The Supreme Court of India, on 24 January 2023, modified and simplified the procedural guidelines for passive euthanasia and Advance Medical Directives (living wills) that were originally laid down in the 2018 judgment in Common Cause (A Regd. Society) v. Union of India. A five-judge Constitution Bench comprising Justice K.M. Joseph, Justice Ajay Rastogi, Justice Aniruddha Bose, Justice Hrishikesh Roy, and Justice C.T. Ravikumar removed several onerous procedural requirements that had rendered the 2018 framework practically unworkable.
Background
In 2018, the Supreme Court recognised the right to die with dignity as a facet of Article 21 and laid down a detailed framework for passive euthanasia and Advance Medical Directives (AMDs). However, the 2018 guidelines imposed stringent procedural conditions — including attestation by a Judicial Magistrate First Class (JMFC), a requirement that medical board members have twenty years of experience, and a cumbersome multi-tier approval process — that effectively prevented any person from executing a valid living will. In the five years following the 2018 judgment, the framework remained largely non-functional due to these procedural barriers. The Court took up the matter suo motu to address these practical impediments.
Key Holdings
The Constitution Bench modified the 2018 guidelines as follows:
Attestation simplified: The requirement that a living will be attested before a Judicial Magistrate First Class has been removed. A Notary Public or a Gazetted Officer can now attest the Advance Medical Directive, making execution far more accessible.
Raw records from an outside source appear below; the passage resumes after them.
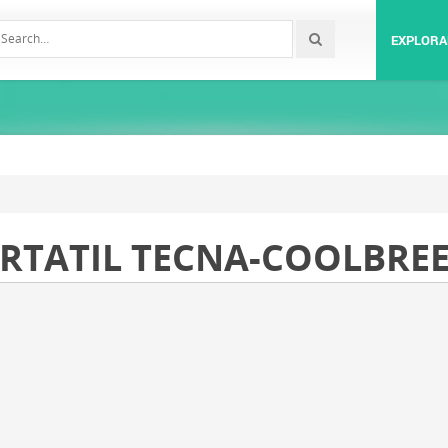
EXPLORA
RTATIL TECNA-COOLBREEZ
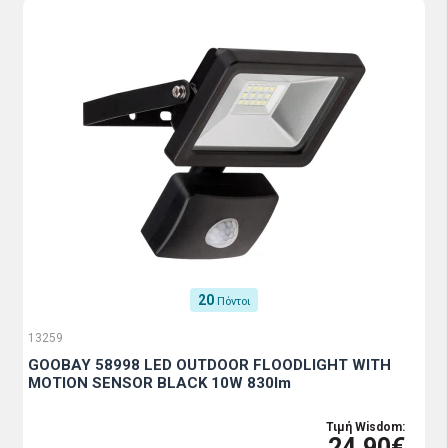
20
Πόντοι
13259
GOOBAY 58998 LED OUTDOOR FLOODLIGHT WITH
MOTION SENSOR BLACK 10W 830lm
Τιμή Wisdom:
24.90€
Medical board experience reduced: The minimum experience requirement for members of the Medical Board constituted to evaluate a patient's condition has been reduced from twenty years to five years. The Board must include one registered medical practitioner nominated by the District Chief Medical Officer (CMO) and two subject-matter experts.
48-hour decision timeframe: The Medical Board is now required to provide its opinion within 48 hours of being constituted, replacing the previously undefined timeline that contributed to delays.
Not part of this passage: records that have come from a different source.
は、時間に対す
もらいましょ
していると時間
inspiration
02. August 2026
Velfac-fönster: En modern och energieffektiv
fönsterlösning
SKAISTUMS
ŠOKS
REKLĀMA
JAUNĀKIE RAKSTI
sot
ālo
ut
Advance Medical Directives reaffirmed: The Court reaffirmed the validity of Advance Medical Directives as an exercise of the right to die with dignity under Article 21, and emphasised that no person should be denied this right merely due to procedural hurdles.
Custodian and communication: The simplified framework retains the requirement that a copy of the AMD be provided to the local hospital, the District Chief Medical Officer, and a designated family member or custodian.
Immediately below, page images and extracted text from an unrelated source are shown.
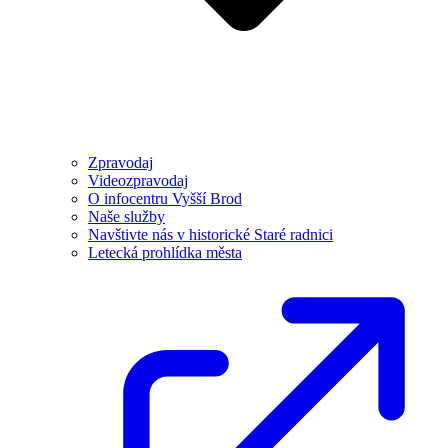
Zpravodaj
Videozpravodaj
O infocentru Vyšší Brod
Naše služby
Navštivte nás v historické Staré radnici
Letecká prohlídka města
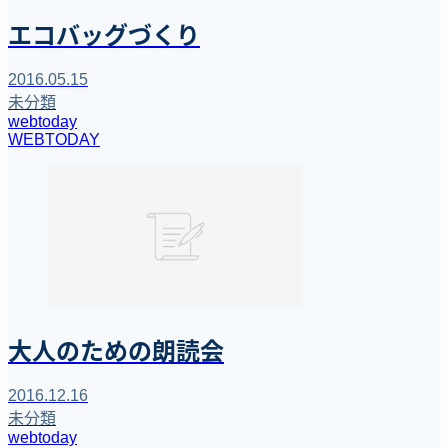
エコバッグづくり
2016.05.15
未分類
webtoday
WEBTODAY
大人のための朗読会
2016.12.16
未分類
webtoday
Implications for Practitioners
This modification transforms the passive euthanasia framework from a theoretical right into a practically exercisable one. Medical law practitioners should immediately advise clients that living wills can now be executed before any Notary Public, without the need to approach a Magistrate's court.
Healthcare institutions should update their protocols to recognise AMDs attested by Notary Public or Gazetted Officers. Hospital administrators need to establish internal review mechanisms compatible with the 48-hour decision timeline, which represents a significant operational change.
For elder law practitioners and estate planners, the simplified guidelines make Advance Medical Directives a realistic component of end-of-life planning. Advisors should consider integrating AMD discussions alongside traditional succession planning.
The reduced experience threshold for Medical Board members addresses a practical bottleneck: in smaller towns and district hospitals, finding practitioners with twenty years of relevant experience was often impossible. The five-year threshold ensures that qualified medical professionals across India can constitute review boards.
Practitioners should monitor whether state governments issue complementary notifications to operationalise these guidelines at the district level.